Food is More than Just Calories
Probably the most problematic view of food is solely for the amount of calories it has. One only has to scan a health magazine to see articles discussing foods based on their calories alone. And food labels in various countries are evolving to make calorie counts more visible on packaging. With all the attention calories get, one would think that’s all there is to food.
A lot of this has to do with obesity, and indeed obesity is a concern, but counting calories oversimplifies the causes of obesity and how people manage what they eat. The emphasis on calories assumes we have some knowledge of how many calories we need on a daily basis, plus how many we’ve eaten throughout the day. Without taking the time to measure each individual food, knowing how many calories a food has is next to impossible.
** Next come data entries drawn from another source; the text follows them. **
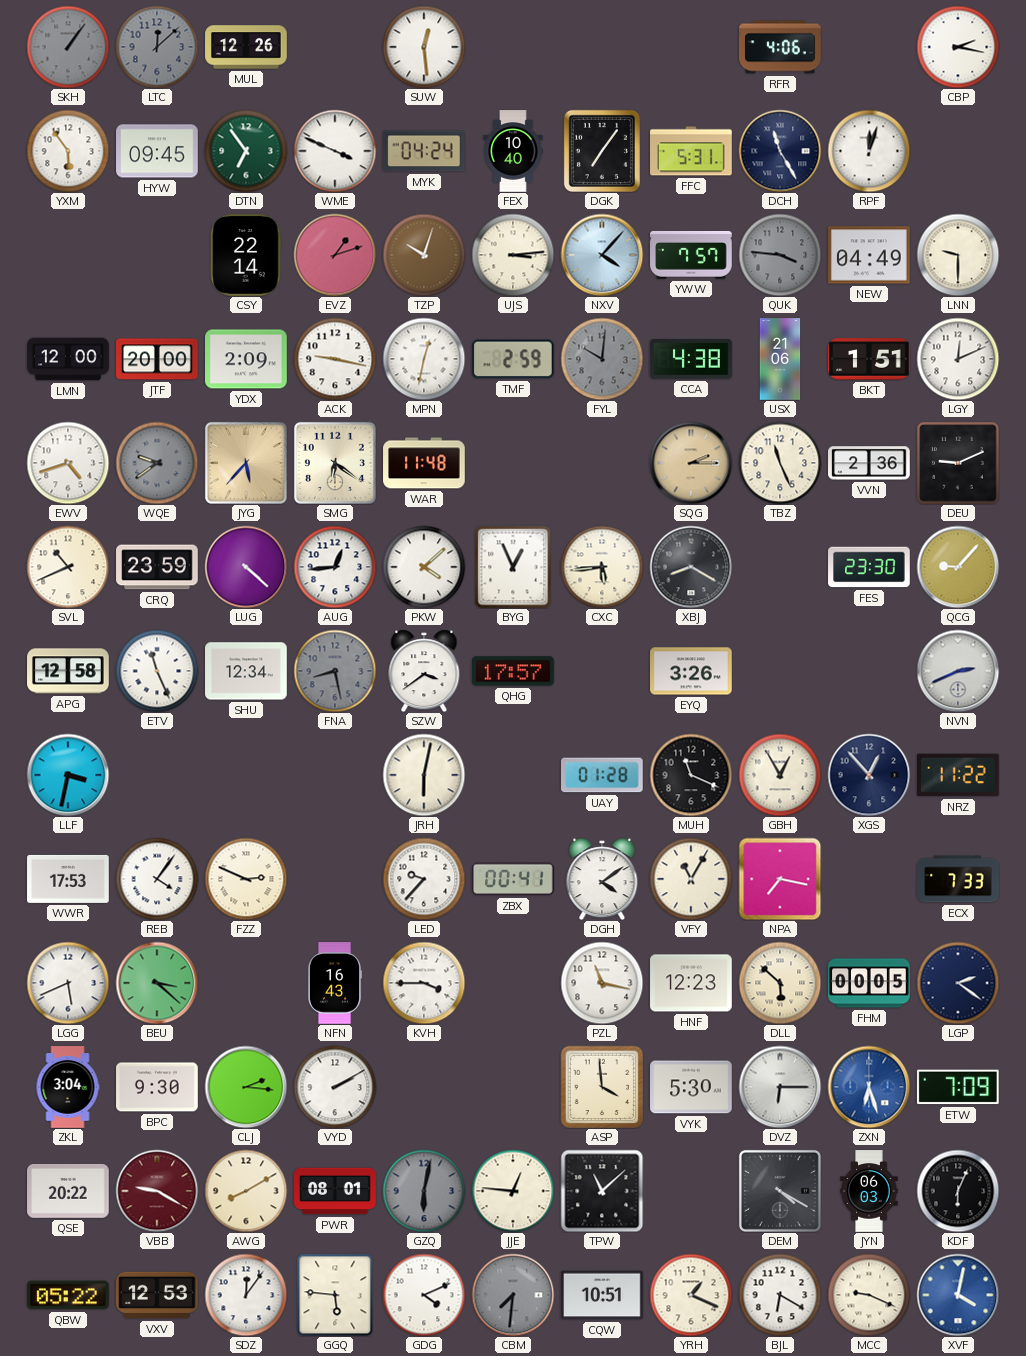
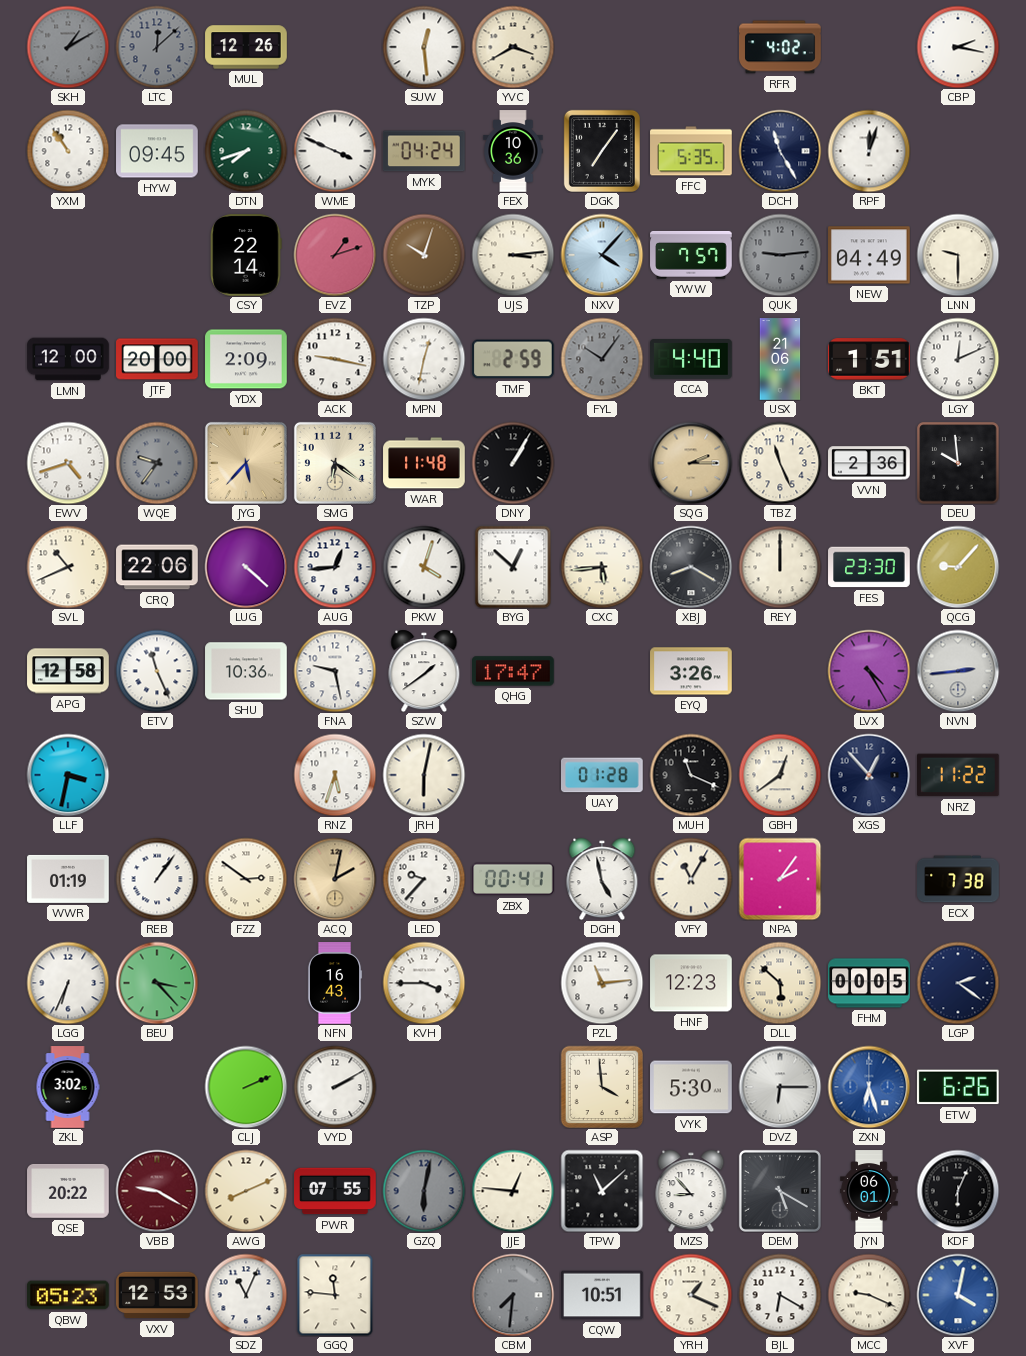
SKH: 1:06 -> 1:10
YVC: none -> 3:40
RFR: 4:06 -> 4:02
YXM: 5:54 -> 10:54
DTN: 6:54 -> 7:42
FEX: 10:40 -> 10:36
FFC: 5:31 -> 5:35
QUK: 3:46 -> 9:14
FYL: 10:01 -> 10:06
CCA: 4:38 -> 4:40
WQE: 9:39 -> 9:36
DNY: none -> 1:05
DEU: 9:11 -> 9:59
CRQ: 23:59 -> 22:06
PKW: 4:08 -> 4:03
BYG: 12:56 -> 12:52
REY: none -> 12:00
SHU: 12:34 -> 10:36
FNA: 8:28 -> 9:28
FNA dial: grey -> white
SZW: 3:39 -> 1:39
QHG: 17:57 -> 17:47
LVX: none -> 4:25
NVN: 2:41 -> 2:44
RNZ: none -> 5:33
GBH: 12:55 -> 12:39
WWR: 17:53 -> 01:19
REB: 4:06 -> 1:06
FZZ: 2:49 -> 2:51
ACQ: none -> 2:02
DGH: 4:09 -> 4:58
NPA: 7:17 -> 2:06
ECX: 7:33 -> 7:38
LGG: 5:41 -> 6:34
BEU: 3:22 -> 3:23
PZL: 11:17 -> 11:14
ZKL: 3:04 -> 3:02
BPC: 9:30 -> none
CLJ: 2:16 -> 2:11
ETW: 7:09 -> 6:26
AWG: 8:10 -> 8:11
PWR: 08:01 -> 07:55
MZS: none -> 8:53
DEM: 4:20 -> 5:20
JYN: 06:03 -> 06:01
QBW: 05:22 -> 05:23
SDZ: 12:06 -> 11:04
GGQ: 5:46 -> 11:46
GDG: 4:11 -> none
Focusing on micronutrients and calories can certainly take the enjoyment out of food. And for the most part isn’t necessary. There’s been a shift in nutritional science to a more holistic view of whole foods and food patterns. The Mediterranean Diet is a good example. While people may still want to know what the best diet around is, it may be a long time for science to answer that question. And even still, there may not just be one.
What modern-day nutritional science tells us, is to eat whole foods. The further away a food looks from it’s natural state, and the more packaging it has, the less healthy it likely is. Which in the end, isn’t really much different from how our ancestors ate, without the need to hunt for it.